Assessment Timeline Chart

Confidentiality:

Because ECDC is a laboratory/demonstration school, there are many students and members of the community visiting ECDC and doing observations, research, and practicum activities.  During these activities, strict family confidentiality is preserved.  Children are identified to observers by first name only. ECDC complies with all federal confidentiality requirements as outlined by the university’s policies for compliance with the Family Educational Rights and Privacy Act.

Children with special needs:

Children are accepted for enrollment assuming that (a) the child is able to benefit from the ECDC program, (b) the child’s behavior does not pose a significant threat to the health and/or safety of the other children or staff, and (c) parents abide by our policies and cooperate with and support our efforts to meet their child’s individual needs.

In South Carolina, public schools provide early intervention services through the

BabyNet (birth-3) and the Child Find (3-5) processes, delivered through the Office of Exceptional Children and Youth in the Charleston County School District.  If an enrolling child has already been identified with special needs, ECDC staff meet with the family and external professional resource staff to review the IFSP or IEP. If our assessments and collaboration with families indicate the need for additional screening or developmental evaluation, parents are encouraged to initiate the Child Find process.

Communicating Assessment information:

Teachers maintain ongoing verbal, electronic, and informal written communications with families about both group and individual child progress. Teachers conduct conferences with each family once per semester, at which time all assessment information from the semester is reviewed and a detailed summary progress checklist and narrative report based on the SC Early Learning Standards is shared and discussed.



[1] Copple, C. & Bredekamp, S. (2009).

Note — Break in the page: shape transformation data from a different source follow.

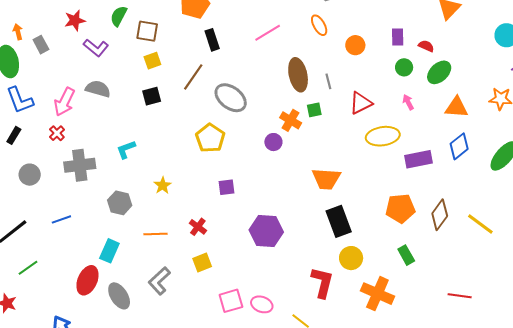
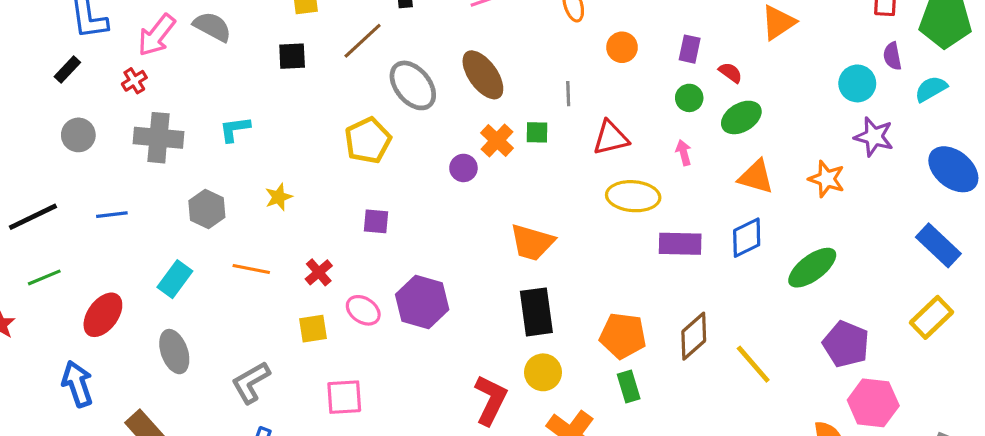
brown ellipse: (298, 75) -> (483, 75), moved, turned -36
orange pentagon: (400, 208) -> (623, 336), moved
red ellipse: (87, 280) -> (103, 315), moved
gray L-shape: (159, 281) -> (251, 382), moved
pink ellipse: (262, 304) -> (363, 310), moved

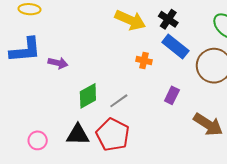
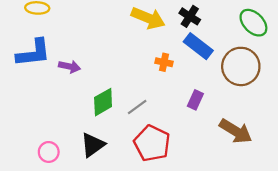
black triangle: (78, 135) -> (93, 145), turned -35
red pentagon: (113, 135) -> (152, 143), moved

Developmentally appropriate practices for children in programs aged birth–eight. Washington, DC: NAEYC.

[2] Jaruszewicz, C. (2005). Responsible eclecticism: Using a structured analysis process to facilitate curriculum discourse with graduate preservice early childhood education students. Journal of Early Childhood Teacher Education, 26(4), 361-375.

[3] Edwards, C.; Gandini, L., & Forman, G. (eds.) (1998). The hundred languages of children (2nd ed.).Norwood, NJ: Ablex.